Was ich letztlich meine ist, ein Schiff mit aktiven Sensoren sollte in einem mehrfachen seiner Sensorreichweite (mindestens zehnfach) sichtbar sein als Emissionsquelle, genauso verbietet sich der Einsatz von Signalinterferanten zusammen mit aktiven Sensoren. Ohne aktive Sensoren sollte es aber z.B. schwierig sein mit hoher Geschwindigkeit ein Asteroidengürtel oder ein Trümmerfeld zu durchqueren, da diese Teile praktisch ohne eigene Emissionen sind.

Btw., Asteroidengürtel lassen sich meist bedenkenlos passieren, weil die Abstände zwischen den Brocken in vielen dieser Gürtel recht groß sind. In unserem Sonnensystem liegt der mittlere Abstand zwischen 2 Asteroiden im Hauptgürtel bei einigen Mio km. Exakte Werte müsste ich nachschlagen. Ist natürlich nur ein Beispiel.

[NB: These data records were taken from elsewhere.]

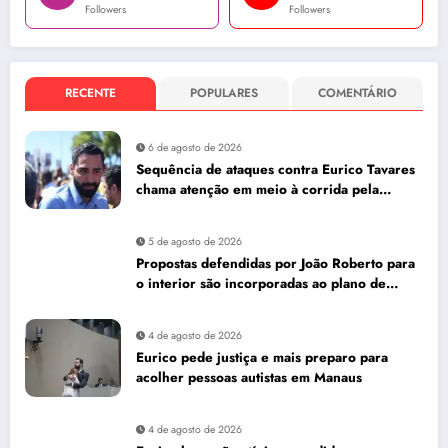
Followers
Followers
RECENTE
POPULARES
COMENTÁRIO
6 de agosto de 2026
Sequência de ataques contra Eurico Tavares
chama atenção em meio à corrida pela
Aleam
5 de agosto de 2026
Propostas defendidas por João Roberto para
o interior são incorporadas ao plano de
governo de David Almeida
4 de agosto de 2026
Eurico pede justiça e mais preparo para
acolher pessoas autistas em Manaus
4 de agosto de 2026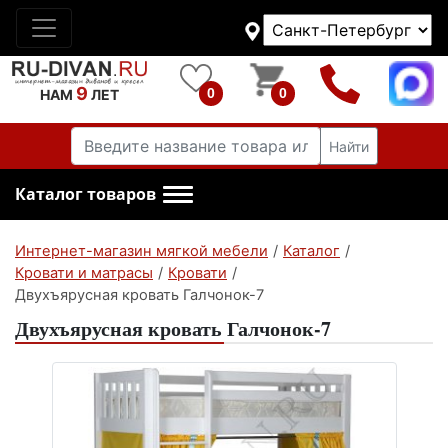
9
0
0
НАМ
ЛЕТ
Найти
Каталог товаров
Интернет-магазин мягкой мебели
/
Каталог
/
Кровати и матрасы
/
Кровати
/
Двухъярусная кровать Галчонок-7
Двухъярусная кровать Галчонок-7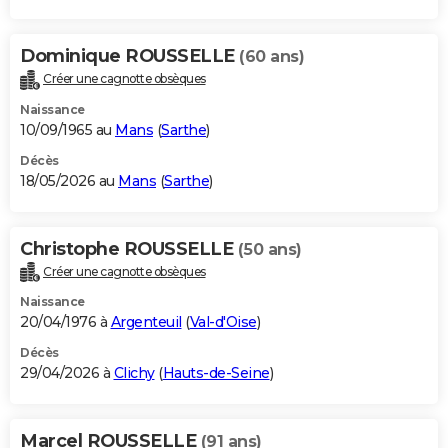
Dominique ROUSSELLE
(60 ans)
Créer une cagnotte obsèques
Naissance
10/09/1965 au
Mans
(
Sarthe
)
Décès
18/05/2026 au
Mans
(
Sarthe
)
Christophe ROUSSELLE
(50 ans)
Créer une cagnotte obsèques
Naissance
20/04/1976 à
Argenteuil
(
Val-d'Oise
)
Décès
29/04/2026 à
Clichy
(
Hauts-de-Seine
)
Marcel ROUSSELLE
(91 ans)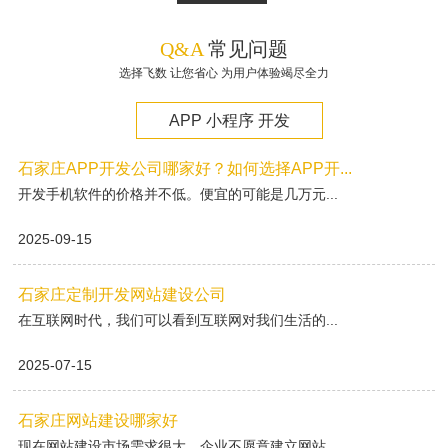
Q&A
常见问题
选择飞数 让您省心 为用户体验竭尽全力
APP 小程序 开发
石家庄APP开发公司哪家好？如何选择APP开...
开发手机软件的价格并不低。便宜的可能是几万元...
2025-09-15
石家庄定制开发网站建设公司
在互联网时代，我们可以看到互联网对我们生活的...
2025-07-15
石家庄网站建设哪家好
现在网站建设市场需求很大，企业不愿意建立网站...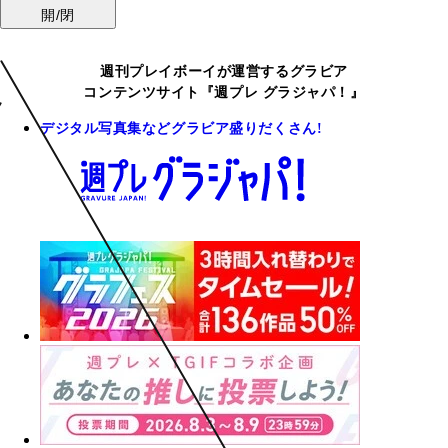
開/閉
週刊プレイボーイが運営するグラビア
コンテンツサイト『週プレ グラジャパ！』
デジタル写真集などグラビア盛りだくさん!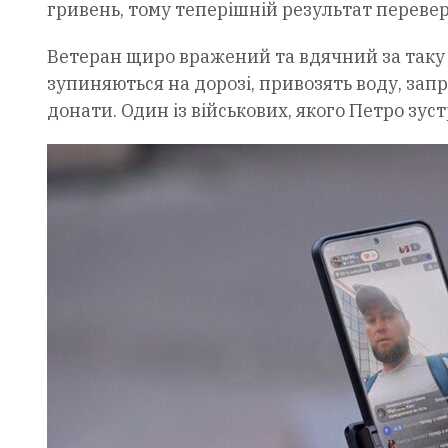
гривень, тому теперішній результат перевер
Ветеран щиро вражений та вдячний за таку а
зупиняються на дорозі, привозять воду, за
донати. Один із військових, якого Петро зус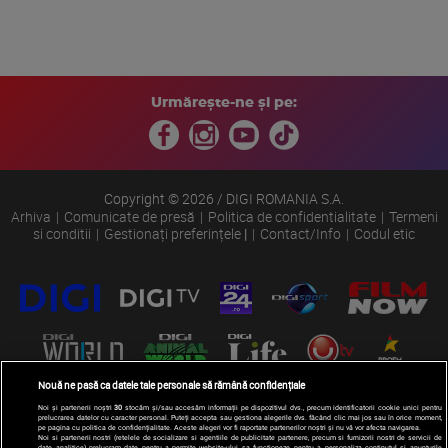
Urmărește-ne și pe:
Copyright © 2026 / DIGI ROMANIA S.A.
Arhiva
Comunicate de presă
Politica de confidentialitate
Termeni
si conditii
Gestionați preferințele
|
Contact/Info
Codul etic
Nouă ne pasă ca datele tale personale să rămână confidențiale
Noi și partenerii noștri
30
stocăm și/sau accesăm informații pe dispozitivul dvs., precum identificatorii cookie unici pentru
prelucrarea datelor cu caracter personal. Puteți accepta sau gestiona alegerile dvs. făcând clic mai jos sau în orice moment,
pe pagina cu politica de confidențialitate. Aceste alegeri vor fi raportate partenerilor noștri și nu vă vor afecta navigarea.
Noi si partenerii nostri (retelele de socializare si agentiile de publicitate partenere, precum si furnizorii nostri de servicii de
date analitice) prelucram date pentru a permite website-ului sa functioneze, pentru a personaliza continutul si anunturile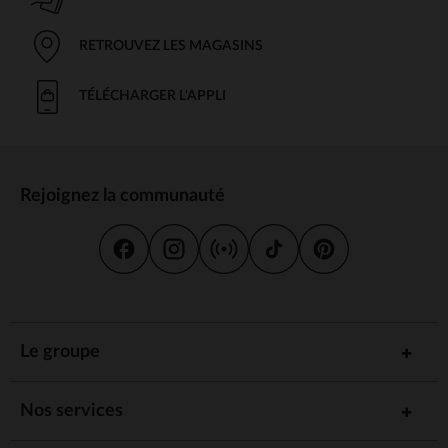
RETROUVEZ LES MAGASINS
TÉLÉCHARGER L'APPLI
Rejoignez la communauté
Le groupe
Nos services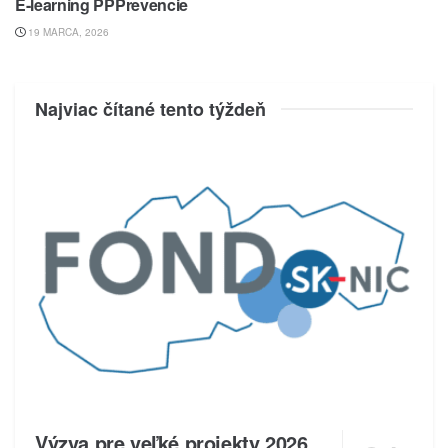
E-learning PPPrevencie
19 MARCA, 2026
Najviac čítané tento týždeň
Výzva pre veľké projekty 2026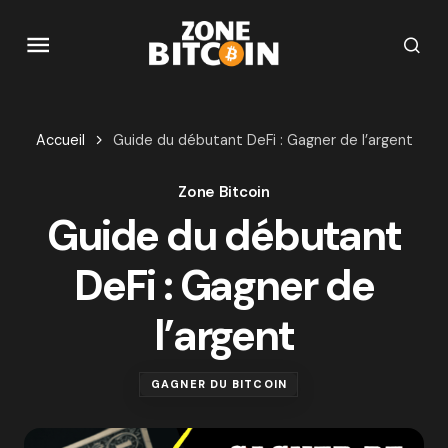
Accueil
Guide du débutant DeFi : Gagner de l’argent
Zone Bitcoin
Guide du débutant
DeFi : Gagner de
l’argent
GAGNER DU BITCOIN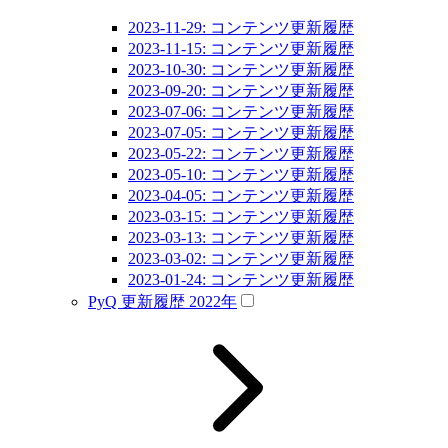
2023-11-29: コンテンツ更新履歴
2023-11-15: コンテンツ更新履歴
2023-10-30: コンテンツ更新履歴
2023-09-20: コンテンツ更新履歴
2023-07-06: コンテンツ更新履歴
2023-07-05: コンテンツ更新履歴
2023-05-22: コンテンツ更新履歴
2023-05-10: コンテンツ更新履歴
2023-04-05: コンテンツ更新履歴
2023-03-15: コンテンツ更新履歴
2023-03-13: コンテンツ更新履歴
2023-03-02: コンテンツ更新履歴
2023-01-24: コンテンツ更新履歴
PyQ 更新履歴 2022年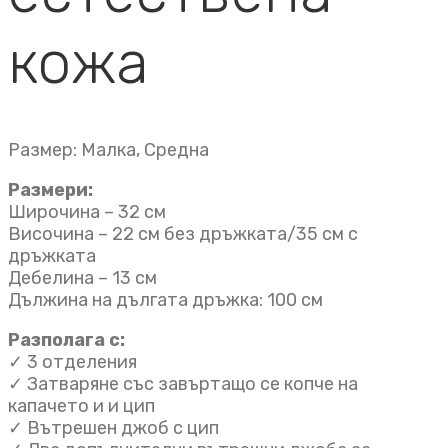
кожа
Размер: Малка, Средна
Размери:
Широчина – 32 см
Височина – 22 см без дръжката/35 см с
дръжката
Дебелина – 13 см
Дължина на дългата дръжка: 100 см
Разполага с:
✓ 3 отделения
✓ Затваряне със завъртащо се копче на
капачето и и цип
✓ Вътрешен джоб с цип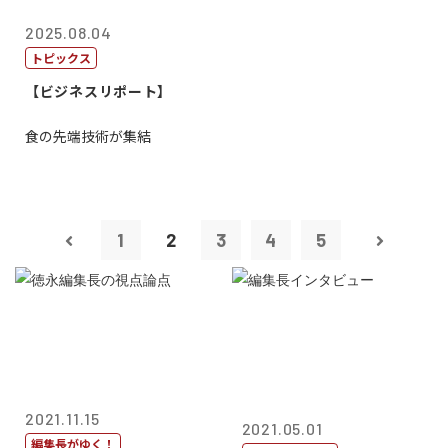
2025.08.04
トピックス
【ビジネスリポート】
食の先端技術が集結
1
2
3
4
5
2021.11.15
2021.05.01
編集長がゆく！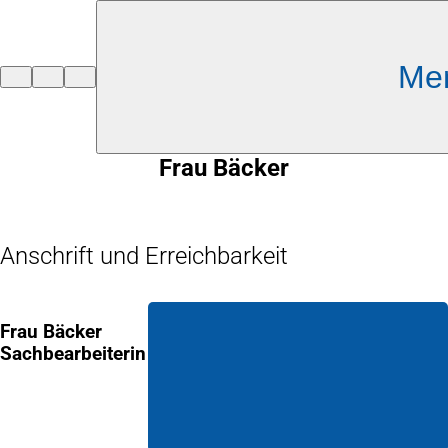
Inhalt anspringen
Me
Zur
Startseite
Frau Bäcker
Anschrift und Erreichbarkeit
Frau Bäcker
Sachbearbeiterin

Gilt sicher für die großen Brocken, die man von der Erde aus sehen kann. Da man ja im Erdorbit schon Probleme hat cm-große Stücke zu sehen (Weltraumschrott), sieht man in Asteroidengürteln sicher nichts was kleiner als etliche Meter ist. Und es gilt meiner Meinung nach halbiert man die Größe verzehnfacht sich die Anzahl der Objekte, d.h. kleine Objekte sind wesentlch häufiger als große. Von daher ist meine aus Starwarsfilmen geprägte Vorstellung von Asteroidengürteln dicht mit Objekten im Meterbereich sicher nicht so falsch. Einem GK machen die sicher nichts aus, einer Sutafurea wird ein 5m Brocken je nach Geschwindigkeit schon gefährlich, für die ISS reichen Partikel im mm-cm Bereich um sie Leck zu schlagen, aufgrund der großen relativen Geschwindigkeiten.